Congratulations to assistant professor of population health and disease prevention Daniel M. Parker, MA, PhD, for recently being awarded nearly $1M by the Bill & Melinda Gates Foundation to support an ongoing intervention entitled, “Identification and Characterization of Vector-Borne Pathogens and Vector Exposures to Define Regional Biomonitoring Strategies and Vector Control Efforts in Cambodia.”
The grant was awarded as part of the foundation’s Global Grand Challenges scheme, a family of initiatives aimed at fostering innovation to solve key global health and development problems. Funds will support the project’s expansion and transition to Phase II.

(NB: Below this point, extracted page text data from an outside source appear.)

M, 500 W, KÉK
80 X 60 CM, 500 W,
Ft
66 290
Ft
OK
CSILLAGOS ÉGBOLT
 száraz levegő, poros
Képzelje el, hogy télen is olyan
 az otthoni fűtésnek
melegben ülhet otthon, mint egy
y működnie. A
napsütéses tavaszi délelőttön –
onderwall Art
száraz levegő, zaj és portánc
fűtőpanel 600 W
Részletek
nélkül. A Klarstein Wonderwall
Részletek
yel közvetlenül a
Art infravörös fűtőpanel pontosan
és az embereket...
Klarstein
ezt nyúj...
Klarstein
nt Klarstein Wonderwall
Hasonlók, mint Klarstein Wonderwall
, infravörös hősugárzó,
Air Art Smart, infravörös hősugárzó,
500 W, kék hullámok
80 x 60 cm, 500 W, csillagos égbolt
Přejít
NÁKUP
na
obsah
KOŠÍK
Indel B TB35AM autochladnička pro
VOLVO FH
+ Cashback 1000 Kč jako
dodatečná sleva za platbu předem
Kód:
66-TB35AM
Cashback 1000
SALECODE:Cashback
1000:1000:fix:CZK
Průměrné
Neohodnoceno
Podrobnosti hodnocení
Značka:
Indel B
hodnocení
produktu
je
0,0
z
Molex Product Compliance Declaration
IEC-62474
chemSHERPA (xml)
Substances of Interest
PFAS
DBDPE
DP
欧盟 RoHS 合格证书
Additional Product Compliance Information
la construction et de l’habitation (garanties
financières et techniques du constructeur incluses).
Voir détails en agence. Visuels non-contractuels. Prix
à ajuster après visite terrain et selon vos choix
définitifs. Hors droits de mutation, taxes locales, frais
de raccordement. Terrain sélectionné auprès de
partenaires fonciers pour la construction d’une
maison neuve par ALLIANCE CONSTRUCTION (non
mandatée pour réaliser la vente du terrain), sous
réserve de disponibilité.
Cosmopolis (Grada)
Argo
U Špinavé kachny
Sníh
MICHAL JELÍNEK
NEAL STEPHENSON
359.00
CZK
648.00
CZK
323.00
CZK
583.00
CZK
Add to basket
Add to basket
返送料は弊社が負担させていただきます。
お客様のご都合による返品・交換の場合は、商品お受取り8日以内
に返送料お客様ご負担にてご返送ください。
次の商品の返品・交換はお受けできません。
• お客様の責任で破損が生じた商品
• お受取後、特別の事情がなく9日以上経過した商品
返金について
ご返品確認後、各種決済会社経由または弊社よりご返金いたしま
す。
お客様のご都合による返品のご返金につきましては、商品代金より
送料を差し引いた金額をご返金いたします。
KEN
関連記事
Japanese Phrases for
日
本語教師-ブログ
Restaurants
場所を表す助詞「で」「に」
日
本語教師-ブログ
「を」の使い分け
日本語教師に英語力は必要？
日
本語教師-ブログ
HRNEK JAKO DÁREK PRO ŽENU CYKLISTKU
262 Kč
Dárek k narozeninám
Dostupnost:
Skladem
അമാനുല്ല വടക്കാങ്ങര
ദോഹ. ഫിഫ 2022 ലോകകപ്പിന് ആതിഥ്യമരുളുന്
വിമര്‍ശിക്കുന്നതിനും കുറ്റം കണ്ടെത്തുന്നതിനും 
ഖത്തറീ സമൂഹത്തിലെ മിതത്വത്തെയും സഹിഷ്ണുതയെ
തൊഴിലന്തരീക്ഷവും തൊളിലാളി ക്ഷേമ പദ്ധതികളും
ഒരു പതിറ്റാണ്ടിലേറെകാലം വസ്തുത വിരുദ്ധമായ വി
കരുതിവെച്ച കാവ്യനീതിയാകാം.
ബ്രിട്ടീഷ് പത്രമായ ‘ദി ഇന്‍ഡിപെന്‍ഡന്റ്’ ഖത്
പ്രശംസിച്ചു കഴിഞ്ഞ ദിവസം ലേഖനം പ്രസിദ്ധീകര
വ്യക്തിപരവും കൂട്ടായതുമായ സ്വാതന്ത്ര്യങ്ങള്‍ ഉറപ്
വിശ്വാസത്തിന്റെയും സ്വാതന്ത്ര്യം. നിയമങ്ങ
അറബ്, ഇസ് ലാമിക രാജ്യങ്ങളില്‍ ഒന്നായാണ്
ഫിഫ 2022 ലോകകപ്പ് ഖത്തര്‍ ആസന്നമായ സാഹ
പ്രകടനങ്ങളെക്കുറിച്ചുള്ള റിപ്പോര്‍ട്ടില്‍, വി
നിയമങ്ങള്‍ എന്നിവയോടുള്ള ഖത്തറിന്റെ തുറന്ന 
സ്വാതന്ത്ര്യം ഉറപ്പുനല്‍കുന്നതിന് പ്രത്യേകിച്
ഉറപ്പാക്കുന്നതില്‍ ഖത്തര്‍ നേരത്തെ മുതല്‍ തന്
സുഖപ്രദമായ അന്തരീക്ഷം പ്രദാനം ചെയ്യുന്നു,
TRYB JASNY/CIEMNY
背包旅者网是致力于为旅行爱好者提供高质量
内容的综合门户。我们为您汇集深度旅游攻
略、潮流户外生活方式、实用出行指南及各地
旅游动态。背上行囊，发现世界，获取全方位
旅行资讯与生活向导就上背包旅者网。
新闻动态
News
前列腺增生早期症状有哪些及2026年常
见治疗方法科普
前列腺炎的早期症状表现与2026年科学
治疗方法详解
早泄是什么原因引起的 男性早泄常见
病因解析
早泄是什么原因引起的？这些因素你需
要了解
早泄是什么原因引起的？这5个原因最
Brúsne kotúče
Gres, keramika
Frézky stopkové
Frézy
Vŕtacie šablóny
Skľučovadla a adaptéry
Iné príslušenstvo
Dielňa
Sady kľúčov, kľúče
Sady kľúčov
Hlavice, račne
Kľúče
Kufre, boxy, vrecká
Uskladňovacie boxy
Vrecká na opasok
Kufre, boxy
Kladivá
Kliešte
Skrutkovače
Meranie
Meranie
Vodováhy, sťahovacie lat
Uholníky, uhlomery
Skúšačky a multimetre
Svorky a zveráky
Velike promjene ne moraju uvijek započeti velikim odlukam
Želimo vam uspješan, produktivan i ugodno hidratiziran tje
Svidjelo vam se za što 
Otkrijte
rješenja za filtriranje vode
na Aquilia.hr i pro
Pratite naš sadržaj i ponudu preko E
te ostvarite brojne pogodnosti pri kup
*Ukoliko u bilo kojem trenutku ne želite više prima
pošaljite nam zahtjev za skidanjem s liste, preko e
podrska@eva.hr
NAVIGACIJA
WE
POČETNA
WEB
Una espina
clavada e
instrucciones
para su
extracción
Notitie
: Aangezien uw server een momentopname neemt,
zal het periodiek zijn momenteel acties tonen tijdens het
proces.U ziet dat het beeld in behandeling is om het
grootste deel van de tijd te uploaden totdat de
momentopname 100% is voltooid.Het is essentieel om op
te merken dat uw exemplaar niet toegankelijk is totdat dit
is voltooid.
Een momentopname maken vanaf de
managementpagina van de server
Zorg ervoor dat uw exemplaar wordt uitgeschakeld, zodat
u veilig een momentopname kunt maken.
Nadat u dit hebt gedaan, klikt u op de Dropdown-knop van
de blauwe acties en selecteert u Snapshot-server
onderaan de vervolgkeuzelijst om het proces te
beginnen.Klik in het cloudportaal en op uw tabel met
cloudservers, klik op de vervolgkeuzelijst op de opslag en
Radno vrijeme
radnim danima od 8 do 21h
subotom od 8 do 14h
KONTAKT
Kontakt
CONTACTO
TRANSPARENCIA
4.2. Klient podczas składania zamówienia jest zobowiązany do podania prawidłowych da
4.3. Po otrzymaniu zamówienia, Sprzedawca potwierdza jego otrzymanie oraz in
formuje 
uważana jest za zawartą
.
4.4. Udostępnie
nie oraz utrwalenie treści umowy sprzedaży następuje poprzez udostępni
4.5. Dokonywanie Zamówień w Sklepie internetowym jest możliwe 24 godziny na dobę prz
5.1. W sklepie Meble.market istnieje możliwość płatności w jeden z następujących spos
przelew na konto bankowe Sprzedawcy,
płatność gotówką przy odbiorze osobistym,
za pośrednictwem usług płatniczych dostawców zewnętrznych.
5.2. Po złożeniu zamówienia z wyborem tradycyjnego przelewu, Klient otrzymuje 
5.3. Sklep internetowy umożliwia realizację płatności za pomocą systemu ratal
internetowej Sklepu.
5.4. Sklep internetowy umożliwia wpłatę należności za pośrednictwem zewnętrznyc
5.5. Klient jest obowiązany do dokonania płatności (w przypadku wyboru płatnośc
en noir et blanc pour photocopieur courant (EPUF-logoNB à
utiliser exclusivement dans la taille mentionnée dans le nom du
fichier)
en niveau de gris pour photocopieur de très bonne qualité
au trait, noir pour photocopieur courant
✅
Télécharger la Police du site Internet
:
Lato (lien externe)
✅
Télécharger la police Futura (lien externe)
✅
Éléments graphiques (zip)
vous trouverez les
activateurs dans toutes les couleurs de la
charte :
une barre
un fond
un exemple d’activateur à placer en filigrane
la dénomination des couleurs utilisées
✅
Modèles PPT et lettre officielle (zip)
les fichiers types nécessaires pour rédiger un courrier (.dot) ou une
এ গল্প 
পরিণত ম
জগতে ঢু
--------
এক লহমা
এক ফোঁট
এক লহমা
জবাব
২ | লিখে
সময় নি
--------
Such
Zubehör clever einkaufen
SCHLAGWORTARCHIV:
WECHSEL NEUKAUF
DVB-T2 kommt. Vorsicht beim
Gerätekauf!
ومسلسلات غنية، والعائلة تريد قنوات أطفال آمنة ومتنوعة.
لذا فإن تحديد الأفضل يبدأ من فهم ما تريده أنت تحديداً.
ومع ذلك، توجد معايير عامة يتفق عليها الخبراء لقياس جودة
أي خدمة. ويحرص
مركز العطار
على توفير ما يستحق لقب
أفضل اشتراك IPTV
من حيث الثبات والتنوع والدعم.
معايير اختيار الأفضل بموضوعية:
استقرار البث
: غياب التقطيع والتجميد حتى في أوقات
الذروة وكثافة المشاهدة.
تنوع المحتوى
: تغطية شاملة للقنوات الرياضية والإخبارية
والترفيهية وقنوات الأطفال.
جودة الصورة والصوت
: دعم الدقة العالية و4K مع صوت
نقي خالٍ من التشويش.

Parker serves as co-Principal Investigator of the project along with Jessica E. Manning, MD, MSc, of the National Institute of Allergy and Infectious Diseases. In 2018, Parker and Manning were selected to receive $100,000 as a Phase 1 award to address Cambodia’s worst ever recorded dengue epidemic. Dengue is a virus commonly spread to people through the bite of an infected mosquito and characterized by symptoms including fever, rash, body aches, nausea, and vomiting.
“We set up a dengue cohort in a peri-urban location within Kampong Speu Province of Cambodia back in 2018. We quickly noticed that a large proportion of people coming to the hospital with febrile illnesses did not have dengue, and never received a final diagnosis. Part I of the Gates grant was meant to identify the causes of febrile illness in this setting and to look for spatial and temporal patterns in these infections,” Parker said.
“By happenstance, this allowed us to have the equipment in place to sequence the first SARS-CoV-2 viruses when the pandemic reached Cambodia. Part II of the grant will extend this work into the dense urban settings of Phnom Penh and to investigate novel approaches to mapping important transmission hotspots for various infectious diseases,” he added.
In Phase II, Parker and Manning will expand their approach to 3,000 patients across three urban hospitals (adult, pediatric, and maternity) to uncover the true prevalence of diseases like multi-drug resistant Salmonella typhi and support antibiotic stewardship. They will also train local lab technicians and use open-source tools to map data, which health officials can then use to track infectious disease outbreaks.